DIRECTIONS FOR THIS TASK: Look in the material below for the line holding "これまでどのようなことを学ん". Set it down exactly, with each later line up to and including the line holding "とはどれだけ関心度が高いかを".
━━ RECORDS PROVIDED
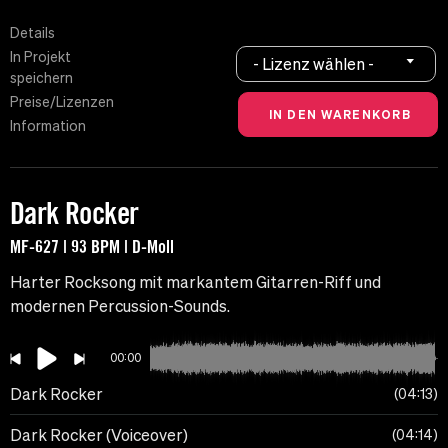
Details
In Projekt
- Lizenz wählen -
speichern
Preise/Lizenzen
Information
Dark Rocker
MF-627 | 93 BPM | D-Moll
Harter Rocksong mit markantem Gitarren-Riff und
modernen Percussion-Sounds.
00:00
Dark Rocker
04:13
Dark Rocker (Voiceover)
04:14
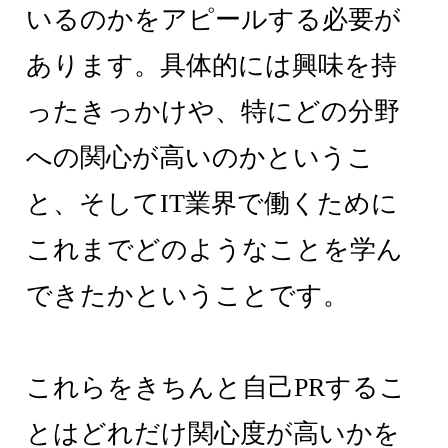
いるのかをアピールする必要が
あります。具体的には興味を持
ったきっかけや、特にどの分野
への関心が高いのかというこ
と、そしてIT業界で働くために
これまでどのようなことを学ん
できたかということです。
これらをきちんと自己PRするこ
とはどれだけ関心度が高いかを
━━━━
━━ RECORDS PROVIDED
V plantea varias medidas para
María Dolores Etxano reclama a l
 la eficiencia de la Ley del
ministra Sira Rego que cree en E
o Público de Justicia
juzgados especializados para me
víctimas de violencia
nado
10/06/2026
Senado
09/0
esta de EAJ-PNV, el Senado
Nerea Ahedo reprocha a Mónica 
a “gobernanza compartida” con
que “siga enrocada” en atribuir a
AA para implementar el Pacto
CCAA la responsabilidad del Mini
━━━━
RESPONSE BOX:
これまでどのようなことを学ん
できたかということです。
これらをきちんと自己PRするこ
とはどれだけ関心度が高いかを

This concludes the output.